==== MATERIAL FOR THIS EXERCISE ====

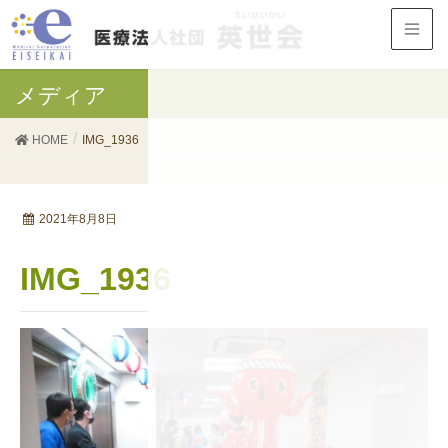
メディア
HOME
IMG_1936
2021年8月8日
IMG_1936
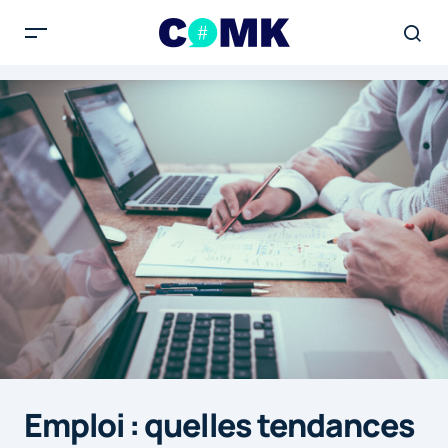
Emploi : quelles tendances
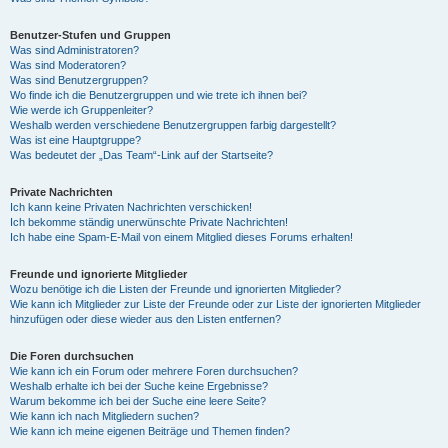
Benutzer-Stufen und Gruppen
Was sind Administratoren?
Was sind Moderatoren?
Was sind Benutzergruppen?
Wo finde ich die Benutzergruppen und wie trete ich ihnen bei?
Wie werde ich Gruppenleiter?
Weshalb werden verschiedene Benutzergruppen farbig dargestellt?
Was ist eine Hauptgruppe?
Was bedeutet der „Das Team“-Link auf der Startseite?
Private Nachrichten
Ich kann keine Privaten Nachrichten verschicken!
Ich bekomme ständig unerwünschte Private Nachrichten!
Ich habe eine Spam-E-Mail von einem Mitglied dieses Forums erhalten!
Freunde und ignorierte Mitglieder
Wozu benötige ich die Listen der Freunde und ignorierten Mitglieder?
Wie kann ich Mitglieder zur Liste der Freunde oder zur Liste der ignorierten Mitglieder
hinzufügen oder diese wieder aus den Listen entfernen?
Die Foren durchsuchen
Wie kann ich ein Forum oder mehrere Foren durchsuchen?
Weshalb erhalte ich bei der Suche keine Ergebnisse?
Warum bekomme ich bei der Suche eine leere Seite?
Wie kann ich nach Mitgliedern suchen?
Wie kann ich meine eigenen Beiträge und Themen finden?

====
==== MATERIAL FOR THIS EXERCISE ====

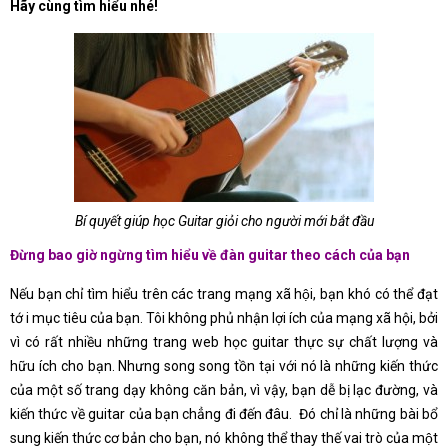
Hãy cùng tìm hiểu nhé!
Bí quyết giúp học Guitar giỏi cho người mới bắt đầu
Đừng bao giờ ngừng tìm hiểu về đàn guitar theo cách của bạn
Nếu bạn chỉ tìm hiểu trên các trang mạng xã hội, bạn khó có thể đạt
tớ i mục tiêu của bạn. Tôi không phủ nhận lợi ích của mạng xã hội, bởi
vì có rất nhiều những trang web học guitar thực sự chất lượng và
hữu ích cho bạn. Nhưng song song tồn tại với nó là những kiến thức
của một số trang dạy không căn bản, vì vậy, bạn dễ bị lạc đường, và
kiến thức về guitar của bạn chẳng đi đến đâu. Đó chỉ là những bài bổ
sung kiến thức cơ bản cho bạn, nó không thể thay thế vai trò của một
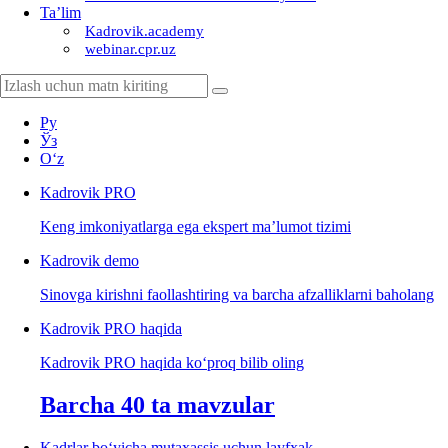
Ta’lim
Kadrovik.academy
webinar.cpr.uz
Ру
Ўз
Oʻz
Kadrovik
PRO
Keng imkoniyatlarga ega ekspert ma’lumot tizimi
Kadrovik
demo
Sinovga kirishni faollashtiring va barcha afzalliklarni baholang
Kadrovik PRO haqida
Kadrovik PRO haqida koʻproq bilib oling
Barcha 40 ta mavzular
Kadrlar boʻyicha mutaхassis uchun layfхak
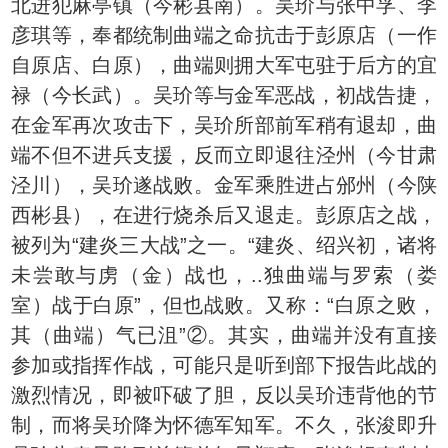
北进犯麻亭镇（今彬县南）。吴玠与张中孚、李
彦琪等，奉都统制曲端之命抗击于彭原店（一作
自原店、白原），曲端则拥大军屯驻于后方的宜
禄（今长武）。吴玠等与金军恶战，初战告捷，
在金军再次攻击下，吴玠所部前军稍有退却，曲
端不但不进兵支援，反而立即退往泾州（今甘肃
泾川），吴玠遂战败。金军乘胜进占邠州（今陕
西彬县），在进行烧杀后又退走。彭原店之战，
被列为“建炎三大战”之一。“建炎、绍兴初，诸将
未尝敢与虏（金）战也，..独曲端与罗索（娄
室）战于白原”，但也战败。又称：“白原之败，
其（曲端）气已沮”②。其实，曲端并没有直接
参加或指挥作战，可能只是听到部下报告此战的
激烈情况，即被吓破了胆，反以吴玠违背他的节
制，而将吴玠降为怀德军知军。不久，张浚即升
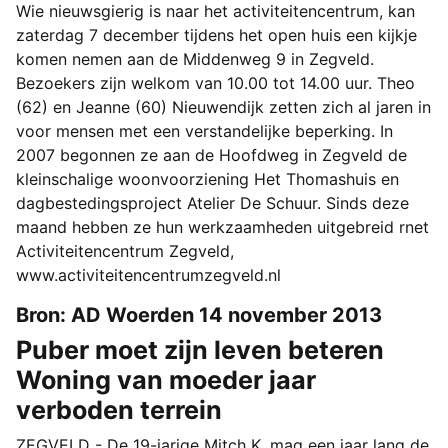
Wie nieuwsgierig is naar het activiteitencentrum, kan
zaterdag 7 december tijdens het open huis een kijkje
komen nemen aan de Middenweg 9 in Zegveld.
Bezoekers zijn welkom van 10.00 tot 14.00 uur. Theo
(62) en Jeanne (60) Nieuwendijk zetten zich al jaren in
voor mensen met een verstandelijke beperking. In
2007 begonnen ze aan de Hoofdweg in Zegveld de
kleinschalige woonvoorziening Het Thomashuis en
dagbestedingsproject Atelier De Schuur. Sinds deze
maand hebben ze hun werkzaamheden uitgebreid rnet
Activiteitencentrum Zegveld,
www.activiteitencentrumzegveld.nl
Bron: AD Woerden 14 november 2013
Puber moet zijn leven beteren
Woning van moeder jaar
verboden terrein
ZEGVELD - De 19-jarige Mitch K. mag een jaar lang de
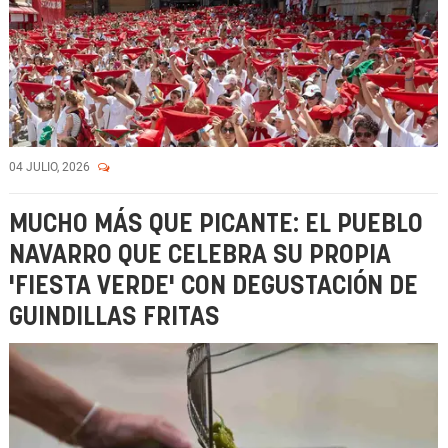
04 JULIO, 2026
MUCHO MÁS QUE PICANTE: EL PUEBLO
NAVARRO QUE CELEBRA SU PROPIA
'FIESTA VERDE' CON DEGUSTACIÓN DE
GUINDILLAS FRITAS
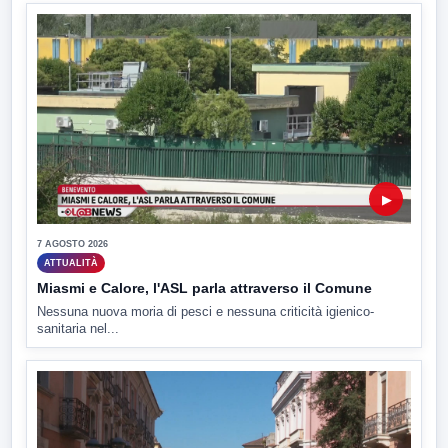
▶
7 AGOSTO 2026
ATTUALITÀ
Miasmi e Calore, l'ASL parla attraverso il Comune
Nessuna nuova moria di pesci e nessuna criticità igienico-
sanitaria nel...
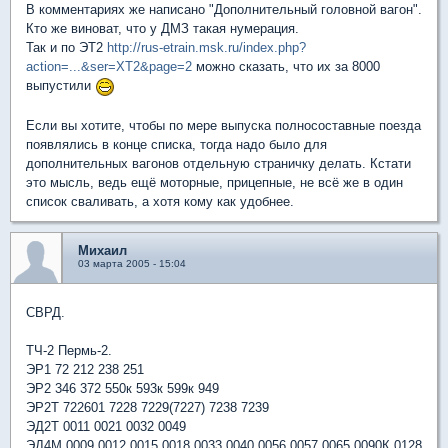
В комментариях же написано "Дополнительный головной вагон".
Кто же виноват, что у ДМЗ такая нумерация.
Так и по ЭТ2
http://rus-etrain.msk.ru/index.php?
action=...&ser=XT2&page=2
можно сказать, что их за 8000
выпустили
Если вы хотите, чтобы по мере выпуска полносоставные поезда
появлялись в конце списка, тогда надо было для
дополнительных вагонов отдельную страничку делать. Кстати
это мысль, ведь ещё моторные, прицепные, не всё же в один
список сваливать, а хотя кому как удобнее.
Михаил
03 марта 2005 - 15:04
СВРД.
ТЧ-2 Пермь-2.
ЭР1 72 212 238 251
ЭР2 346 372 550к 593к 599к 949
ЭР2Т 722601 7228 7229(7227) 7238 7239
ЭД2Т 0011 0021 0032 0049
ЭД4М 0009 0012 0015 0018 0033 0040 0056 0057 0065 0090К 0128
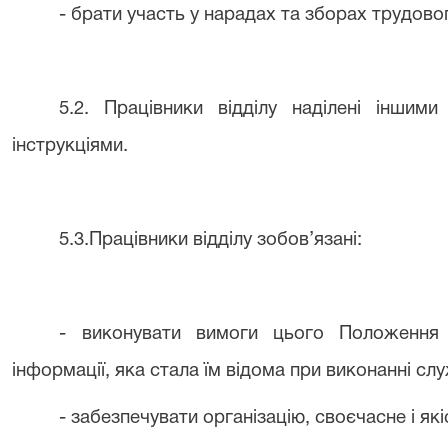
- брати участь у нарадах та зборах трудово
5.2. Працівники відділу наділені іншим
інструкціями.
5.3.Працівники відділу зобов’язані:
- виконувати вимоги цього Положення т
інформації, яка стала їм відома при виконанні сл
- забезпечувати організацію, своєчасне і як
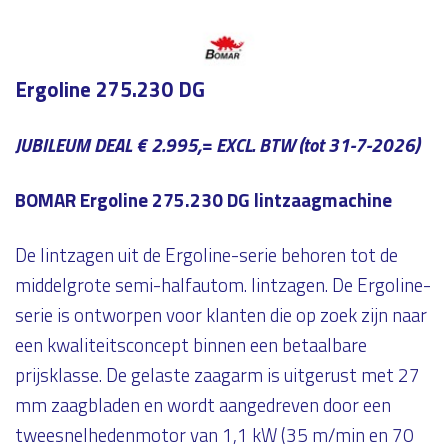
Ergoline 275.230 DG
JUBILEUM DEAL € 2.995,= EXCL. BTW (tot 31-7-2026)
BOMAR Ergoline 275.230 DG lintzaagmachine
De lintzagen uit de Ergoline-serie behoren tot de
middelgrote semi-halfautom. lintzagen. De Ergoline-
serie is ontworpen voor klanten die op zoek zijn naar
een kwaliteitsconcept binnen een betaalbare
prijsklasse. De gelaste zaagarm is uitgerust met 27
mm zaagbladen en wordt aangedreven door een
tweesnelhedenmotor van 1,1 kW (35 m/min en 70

====

* [EXERCISE OBJECTIVE]:
Only one stretch of the entries above is wanted: the lines from the one containing "vì có rất nhiều" through the one containing "kiến thức về". Please reproduce it exactly.

* [RESPONSE TO THIS TASK]:
vì có rất nhiều những trang web học guitar thực sự chất lượng và
hữu ích cho bạn. Nhưng song song tồn tại với nó là những kiến thức
của một số trang dạy không căn bản, vì vậy, bạn dễ bị lạc đường, và
kiến thức về guitar của bạn chẳng đi đến đâu. Đó chỉ là những bài bổ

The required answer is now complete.